Dies stellte zwar noch lange keine grundsätzliche Wende zum
Besseren dar, doch immerhin schien Sörens Oberlippe wieder die
Oberfläche der Scheiße durchbrochen zu haben, in der er
steckte. Außerdem hatte die Kleine endlich Notiz von ihm
genommen. Hoffentlich blieb ihm genug Zeit und Gelegenheit, diesen
ersten Kontakt ein wenig auszubauen.
    Die
Gangster würden ihm dabei nicht in die Quere kommen – so
viel stand fest. Die waren zu sehr damit beschäftigt, ihre
Waffen auf die Wohnzimmertür zu richten und dabei zu schnaufen,
als wollten sie ihre Lungen zum Platzen bringen. Sören kannte
das. Er selbst hatte schon solche Panikattacken erlebt –
insbesondere vor Mathearbeiten oder wenn ihm seine Mutter ein
Zäpfchen verabreichte.

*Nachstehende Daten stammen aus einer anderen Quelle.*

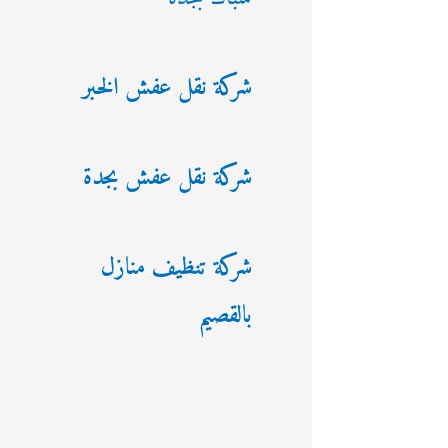
شركة نقل عفش الخبر
شركة نقل عفش بجدة
شركة تنظيف منازل
بالقصيم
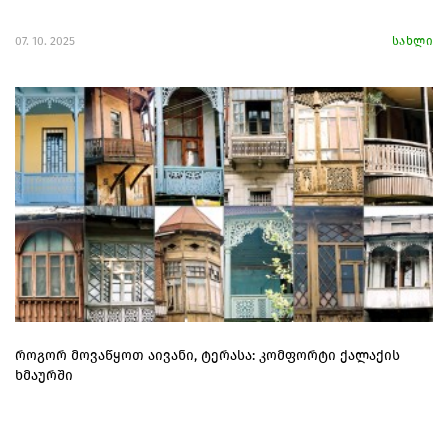
07. 10. 2025
სახლი
როგორ მოვაწყოთ აივანი, ტერასა: კომფორტი ქალაქის
ხმაურში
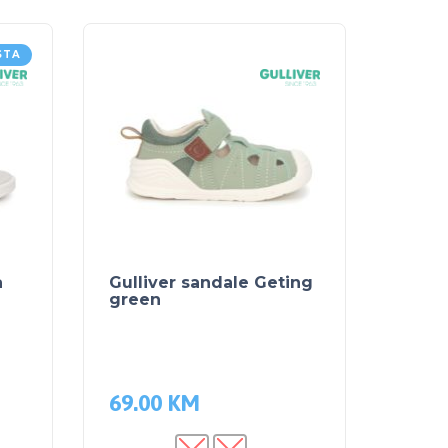
STA
a
Gulliver sandale Geting
green
69.00
KM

Sören wusste auch genau, was in
einer solchen Situation zu tun war, doch er konnte den Gangstern
schlecht vorschlagen, sie sollten sich Papiertüten über
die Köpfe stülpen, um nicht zu hyperventilieren.
    Bei
dieser Gelegenheit wunderte sich Sören, weswegen er selbst
nicht hyperventilierte. Vermutlich hatten ihn die Erlebnisse der
letzten beiden Stunden zu weit über die Grenzen der Panik
hinaus katapultiert. Sören befand sich nun im Stadium des
Nerventodes. Würde er das hier überstehen – womit er
insgeheim nicht rechnete -, dann würde er den Rest seines
Lebens vermutlich in einem Sanatorium verbringen. Und Mutter Agnes
Freya würde es begrüßen. Sie würde es chic finden, einen Sohn im Sanatorium zu haben. Dann konnte sie bei ihren
Freundinnen damit angeben, wie schwer sie es doch mit ihrem
missratenen Sohn habe. Und alle würden ihr Komplimente machen,
was sie doch für eine starke Frau sei und mit welcher Fassung
sie diese Situation ertrage. Das sei ja sooo bewundernswert. Agnes
Freya würde es lieben, während Sören in der
Gummizelle versauerte.
    „ Die
sind weg.“ Detlev zerrte Sören geradewegs aus dem
gedanklichen Sanatorium, in das er sich bereits eingeliefert hatte.
    „ Quatsch!
Du blöder Hornochse!“ Ewald natürlich – wer
auch sonst? „Die hocken immer noch da hinten im Flur. Ich kann
sie doch hören. Die lachen sich über uns kaputt.“
    „ Was?“,
rief der Schinken. „Ich höre so gut wie überhaupt
nichts mehr. Wir hätten uns Ohrenstöpsel mitnehmen
sollen.“
    „ Scheißegal
jetzt“, rief Remo dazwischen. „Ihr bleibt erstmal alle,
wo ihr seid. Vielleicht versuchen die, über die Hintertreppe in
die Küche zu kommen, um uns von rechts her anzugreifen. Und
denkt daran, eure Knarren nachzuladen.“
    Sofort
wurden Magazine gewechselt und Patronen in Waffen geschoben. Auch
Jessy fummelte an ihrer Glock 17 herum, jedoch ohne Erfolg. Sie
bekam das Magazin nicht heraus. Remo wandte sich ihr zu. „Du
nicht, Baby. Du hast überhaupt nicht geschossen. Außerdem
hast du keine Munition für das Ding.“
    Dann
wurden die Waffen mit viel Ritschratsch und viel Klickklack
durchgeladen und wieder in Anschlag gebracht. Auch das Geschnaufe
nahm ein Ende – die Männer fanden allmählich ihren
gewohnten Atemrhythmus wieder.
    Und
dann kehrte Stille ein.
    Alle
warteten ab. Sören wusste, irgendetwas würde passieren.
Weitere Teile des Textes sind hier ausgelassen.